James Suzman: « Il faut en finir avec l’idée que la paresse est un vice » (entretien)
Dans une histoire panoramique de « la grande affaire de l’humanité », l’anthropologue James Suzman remet en cause toutes les évidences acquises au sujet du travail. A commencer par sa nécessité.
Rien ne prédisposait James Suzman à écrire un jour une histoire mondiale du travail. Né en Afrique du Sud, formé à l’anthropologie sociale en Ecosse, c’est dans le désert du Kalahari, au contact des bushmen Ju’hoansi (qu’il fut le premier à étudier), qu’il découvre une société ayant choisi, comme valeur cardinale, le bien-être plutôt que l’accumulation. Il lui faudra près d’un quart de siècle de voyages en Afrique et un passage traumatisant par le monde de l’industrie diamantaire pour finalement coucher sur papier le résultat de ses recherches de terrain puis, avec Travailler (1), les leçons sur le labeur que son contact avec les Ju’hoansi devraient obliger chacun à méditer. Car plutôt qu’un universel devoir jetant les êtres humains les uns contre les autres dans leurs efforts pour s’accaparer des ressources prétendument trop rares, le travail, pendant la plus grande partie de l’histoire de l’humanité, a d’abord été une forme de mesure de notre relation au monde. Depuis l’émergence de la vie sur Terre jusqu’aux enjeux contemporains de l’automatisation, c’est un récit aussi épique que limpide des transformations du travail que livre Suzman, nous abandonnant à cette question: mais pourquoi continue-t-on à travailler comme nous le faisons?
Bio express
- 1970 Naissance à Johannesburg.
- 1996 Soutient sa thèse de doctorat sur les bushmen Ju’hoansi.

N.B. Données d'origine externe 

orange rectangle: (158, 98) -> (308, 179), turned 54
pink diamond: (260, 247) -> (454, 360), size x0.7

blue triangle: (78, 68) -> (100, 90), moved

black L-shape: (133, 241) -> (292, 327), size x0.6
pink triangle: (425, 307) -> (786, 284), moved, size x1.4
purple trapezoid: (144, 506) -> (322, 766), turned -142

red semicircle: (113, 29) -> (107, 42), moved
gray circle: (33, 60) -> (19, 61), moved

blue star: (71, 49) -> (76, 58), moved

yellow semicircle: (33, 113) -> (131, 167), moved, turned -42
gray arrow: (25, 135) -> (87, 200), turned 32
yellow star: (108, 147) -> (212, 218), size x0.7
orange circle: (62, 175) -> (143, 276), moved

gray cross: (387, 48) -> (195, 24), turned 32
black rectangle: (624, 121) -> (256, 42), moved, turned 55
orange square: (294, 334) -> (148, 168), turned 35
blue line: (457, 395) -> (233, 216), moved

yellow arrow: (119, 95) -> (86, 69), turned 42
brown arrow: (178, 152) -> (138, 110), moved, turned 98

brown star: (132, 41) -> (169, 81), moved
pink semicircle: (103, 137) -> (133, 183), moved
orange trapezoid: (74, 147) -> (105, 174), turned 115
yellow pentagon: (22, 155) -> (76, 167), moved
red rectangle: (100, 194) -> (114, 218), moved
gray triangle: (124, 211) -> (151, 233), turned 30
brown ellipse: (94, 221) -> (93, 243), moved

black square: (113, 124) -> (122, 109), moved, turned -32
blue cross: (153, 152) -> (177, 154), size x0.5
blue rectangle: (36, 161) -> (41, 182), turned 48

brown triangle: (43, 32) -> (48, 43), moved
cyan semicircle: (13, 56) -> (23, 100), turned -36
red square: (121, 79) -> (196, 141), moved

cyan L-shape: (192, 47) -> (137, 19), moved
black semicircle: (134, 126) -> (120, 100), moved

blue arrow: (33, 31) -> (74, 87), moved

- 2002 Participe à plusieurs commissions de défense des droits des bushmen.
- 2007 Rejoint la société diamantaire De Beers, dont il démissionne en 2013.
- 2017 Publie Affluence without Abundance.
- 2020 Travailler paraît en anglais.
Que s’est-il passé pour qu’un anthropologue comme vous se dise « je dois écrire une histoire du travail »?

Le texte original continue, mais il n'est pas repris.